Charles Brown sempre gostou de viajar de avião. Sua paixão por voar evoluiu com o tempo, passando de construir aeromodelos quando era garoto para fazer treinamento em artilharia de aviação quando entrou para o Corpo de Marines americanos, em 1985. Sua carreira militar terminou abruptamente um ano mais tarde, quando ele mergulhou numa piscina, bateu a cabeça no fundo e lesionou a coluna. O resultado foi uma paralisia incompleta de seus braços e pernas.

Hoje Brown usa cadeira de rodas. Devido à sua deficiência física, viajar de avião passou a representar risco para ele. "Hoje em dia, quando vou andar de avião, é literalmente questão de pensar bem: ‘Ok, o que preciso fazer para conseguir passar por este dia sem sofrer uma nova lesão?’", contou.

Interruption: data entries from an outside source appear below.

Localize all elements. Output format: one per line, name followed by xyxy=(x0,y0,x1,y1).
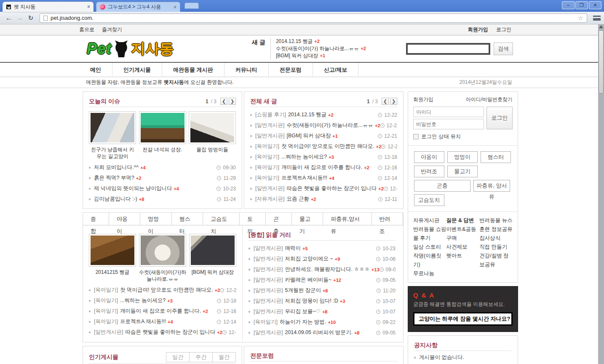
next-arrow-icon[interactable]: ❯ xyxy=(229,98,236,105)
restore-button[interactable]: ❐ xyxy=(575,1,588,9)
ticker-line[interactable]: 수컷(새동이)이(가) 하늘나라로...ㅠㅠ+2 xyxy=(276,45,366,52)
ticker-title[interactable]: 수컷(새동이)이(가) 하늘나라로...ㅠㅠ xyxy=(276,46,359,51)
category-tab[interactable]: 야옹이 xyxy=(109,213,140,225)
scrollbar[interactable] xyxy=(598,24,604,364)
post-row[interactable]: [육아일기] ...뭐하는 놈이세요? +3 12-18 xyxy=(250,152,397,162)
category-button[interactable]: 햄스터 xyxy=(481,151,511,163)
board-link[interactable]: 반려동물 뉴스 xyxy=(479,216,513,225)
post-title[interactable]: 요즘 근황 xyxy=(286,195,309,203)
search-button[interactable]: 검색 xyxy=(494,43,513,55)
post-row[interactable]: [육아일기] 프로젝트A 재시동!!! +4 12-14 xyxy=(250,173,397,183)
prev-arrow-icon[interactable]: ❮ xyxy=(382,98,389,105)
category-tab[interactable]: 햄스터 xyxy=(172,213,203,225)
thumbnail[interactable]: 전갈 녀석의 성장. xyxy=(139,111,186,160)
post-row[interactable]: 제 넉네임의 뜻이되는 냥이입니다 +4 10-23 xyxy=(89,183,236,194)
board-link[interactable]: 직접 만들기 xyxy=(479,243,513,252)
post-title[interactable]: 수컷(새동이)이(가) 하늘나라로...ㅠㅠ xyxy=(286,122,373,129)
category-tab[interactable]: 고슴도치 xyxy=(203,213,240,225)
period-tab[interactable]: 월간 xyxy=(212,352,236,362)
board-link[interactable]: 펫아트 xyxy=(446,252,480,260)
menu-icon[interactable] xyxy=(593,16,601,21)
post-title[interactable]: 저희 모비입니다.^^ xyxy=(94,164,139,171)
nav-item[interactable]: 메인 xyxy=(79,63,112,77)
post-title[interactable]: 2014.12.15 쩽글 xyxy=(288,111,326,118)
post-row[interactable]: [일반게시판] 저희집 고양이에요 ~ +9 10-06 xyxy=(249,254,396,264)
category-button[interactable]: 물고기 xyxy=(447,166,478,177)
post-row[interactable]: [일반게시판] 우리집 보물~♡ +8 10-07 xyxy=(249,306,396,317)
id-field[interactable] xyxy=(413,107,484,117)
signup-link[interactable]: 회원가입 xyxy=(468,27,488,32)
thumbnail[interactable]: 친구가 냥줍해서 키우는 길고양이 xyxy=(89,111,136,160)
post-row[interactable]: [일반게시판] 따숩은 햇빛을 좋아하는 장군이 입니다 +2 12-11 xyxy=(250,183,397,194)
board-link[interactable]: 질문 & 답변 xyxy=(446,216,480,225)
thumbnail-caption[interactable]: 20141215 쩽글 xyxy=(89,269,136,276)
close-button[interactable]: ✕ xyxy=(589,1,601,9)
post-title[interactable]: 하늘이가 자는 방법. xyxy=(280,318,326,326)
post-row[interactable]: [일반게시판] 매력이 +5 10-23 xyxy=(249,243,396,254)
post-title[interactable]: 매력이 xyxy=(285,245,301,252)
thumbnail-caption[interactable]: 수컷(새동이)이(가)하늘나라로.ㅠㅠ xyxy=(139,269,186,282)
period-tab[interactable]: 일간 xyxy=(166,352,190,362)
dog-photo[interactable] xyxy=(190,113,234,142)
post-title[interactable]: 프로젝트A 재시동!!! xyxy=(281,174,327,182)
reload-icon[interactable]: ↻ xyxy=(25,14,36,22)
bookmark-star-icon[interactable]: ☆ xyxy=(578,14,583,22)
category-tab[interactable]: 종합 xyxy=(83,213,109,225)
post-row[interactable]: [일반게시판] 수컷(새동이)이(가) 하늘나라로...ㅠㅠ +2 12-22 xyxy=(250,120,397,131)
post-row[interactable]: [육아일기] ...뭐하는 놈이세요? +3 12-18 xyxy=(89,295,236,306)
qna-question[interactable]: 고양이는 하루에 잠을 몇시간 자나요? xyxy=(413,312,513,326)
post-title[interactable]: 2014.09.05 리버피쉬 방문기. xyxy=(285,329,352,336)
category-tab[interactable]: 반려조 xyxy=(372,213,403,225)
post-title[interactable]: ...뭐하는 놈이세요? xyxy=(120,297,166,304)
post-row[interactable]: [일반게시판] [BGM] 워커 삼대장 +1 12-21 xyxy=(250,131,397,141)
new-tab-button[interactable] xyxy=(184,3,199,9)
post-row[interactable]: [육아일기] 첫 먹이급여! 앞으로도 이만큼만 해다오. +2 12-21 xyxy=(250,141,397,152)
nav-item[interactable]: 전문포럼 xyxy=(269,63,313,77)
post-title[interactable]: ...뭐하는 놈이세요? xyxy=(281,153,327,161)
thumbnail-caption[interactable]: 전갈 녀석의 성장. xyxy=(139,146,186,153)
post-title[interactable]: 첫 먹이급여! 앞으로도 이만큼만 해다오. xyxy=(281,143,374,150)
home-link[interactable]: 홈으로 xyxy=(79,26,94,33)
post-title[interactable]: 프로젝트A 재시동!!! xyxy=(120,318,166,325)
board-link[interactable]: 건강/질병 정보공유 xyxy=(479,252,513,269)
thumbnail[interactable]: 수컷(새동이)이(가)하늘나라로.ㅠㅠ xyxy=(139,234,186,282)
find-id-password-link[interactable]: 아이디/비밀번호찾기 xyxy=(466,96,513,103)
site-logo[interactable]: Pet 지사동 xyxy=(87,39,174,59)
category-button[interactable]: 멍멍이 xyxy=(447,151,478,163)
password-field[interactable] xyxy=(413,119,484,129)
board-link[interactable]: 훈련 정보공유 xyxy=(479,225,513,234)
period-tab[interactable]: 주간 xyxy=(189,352,213,362)
board-link[interactable]: 작명(이름짓기) xyxy=(413,252,446,269)
board-link[interactable]: 무료나눔 xyxy=(413,269,446,278)
post-row[interactable]: 저희 모비입니다.^^ +4 09-30 xyxy=(89,162,236,173)
asphalt-photo[interactable] xyxy=(191,236,235,265)
category-button[interactable]: 고슴도치 xyxy=(414,194,444,206)
ticker-line[interactable]: [BGM] 워커 삼대장+1 xyxy=(276,52,366,59)
post-row[interactable]: [일반게시판] 따숩은 햇빛을 좋아하는 장군이 입니다 +2 12-11 xyxy=(89,327,236,337)
board-link[interactable]: 자유게시판 xyxy=(413,216,446,225)
post-title[interactable]: 개미들이 새 집으로 이주를 합니다. xyxy=(120,308,201,315)
post-title[interactable]: [BGM] 워커 삼대장 xyxy=(286,132,331,139)
ticker-title[interactable]: 2014.12.15 쩽글 xyxy=(276,38,313,44)
post-title[interactable]: 카멜레온 베이비들~ xyxy=(285,276,331,284)
thumbnail[interactable]: 20141215 쩽글 xyxy=(89,234,136,282)
post-title[interactable]: 개미들이 새 집으로 이주를 합니다. xyxy=(281,164,362,171)
minimize-button[interactable]: – xyxy=(562,1,575,9)
favorites-link[interactable]: 즐겨찾기 xyxy=(102,26,122,33)
scorpion-photo[interactable] xyxy=(141,113,184,142)
post-row[interactable]: [일반게시판] 2014.09.05 리버피쉬 방문기. +8 09-05 xyxy=(249,327,396,338)
board-link[interactable]: 이벤트&공동구매 xyxy=(446,225,480,243)
post-row[interactable]: [쇼핑몰 후기] 2014.12.15 쩽글 +2 12-22 xyxy=(250,110,397,120)
post-title[interactable]: 첫 먹이급여! 앞으로도 이만큼만 해다오. xyxy=(120,286,213,294)
board-link[interactable]: 집사상식 xyxy=(479,234,513,243)
address-bar[interactable]: pet.jisadong.com. ☆ xyxy=(40,13,587,23)
post-title[interactable]: 따숩은 햇빛을 좋아하는 장군이 입니다 xyxy=(286,185,377,192)
lizard-photo[interactable] xyxy=(91,236,134,265)
post-title[interactable]: 5개월된 장군이 xyxy=(285,287,321,294)
forward-icon[interactable]: → xyxy=(14,14,25,22)
post-title[interactable]: 흙은 찍먹? 부먹? xyxy=(94,174,134,182)
cat-street-photo[interactable] xyxy=(91,113,134,142)
post-title[interactable]: 안녕하세요. 해물왕자입니다. ㅎㅎㅎ xyxy=(285,266,369,273)
post-title[interactable]: 우리집 보물~♡ xyxy=(285,308,320,315)
prev-arrow-icon[interactable]: ❮ xyxy=(220,98,227,105)
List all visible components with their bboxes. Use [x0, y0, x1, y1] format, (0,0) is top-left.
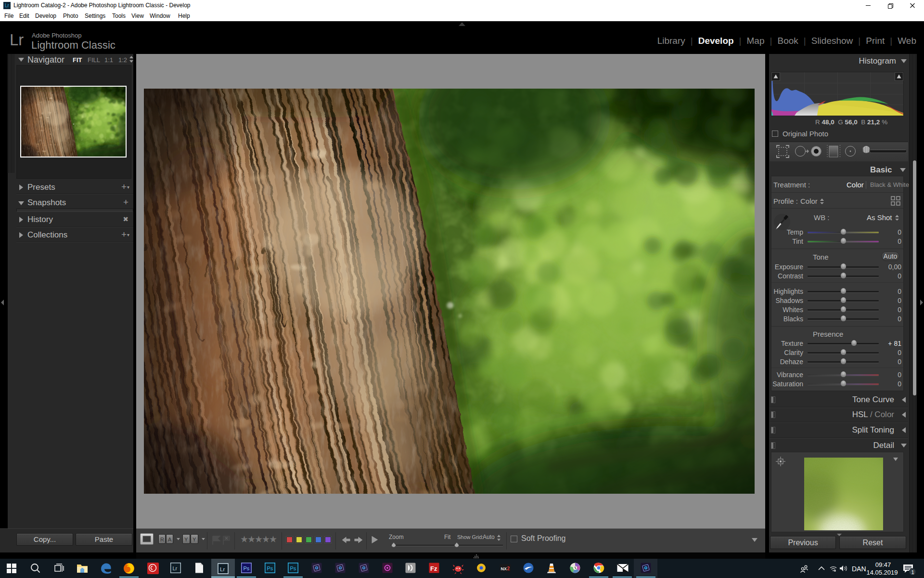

Na primeira viagem aérea que fez depois de ficar paraplégico, Brown sofreu uma concussão durante a aterrissagem. Ele não conseguia se manter com a coluna ereta, e sua cabeça se chocou com o assento da frente. Em outro voo, alguns anos atrás, dois funcionários da companhia aérea o deixaram cair quando o estavam levando para colocá-lo numa cadeira de rodas especial feita para transitar no corredor do avião. Foi uma queda dura. Ele quebrou o cóccix e passou quatro meses no hospital combatendo uma infecção que pôs sua vida em risco.

Charles Brown na cadeira especial da companhia aérea, feita para transitar no corredor do avião - Scott McIntyre - 5.mai.2022/The New York Times

Há também o receio do que pode acontecer com sua cadeira de rodas, que custou US$ 41 mil (cerca de R$ 210 mil), quando é colocada e tirada do avião. Feita sob medida para Brown, a cadeira lhe permite evitar escaras. Sem ela, ele correria risco de sofrer outra infecção que poderia colocar sua vida em risco.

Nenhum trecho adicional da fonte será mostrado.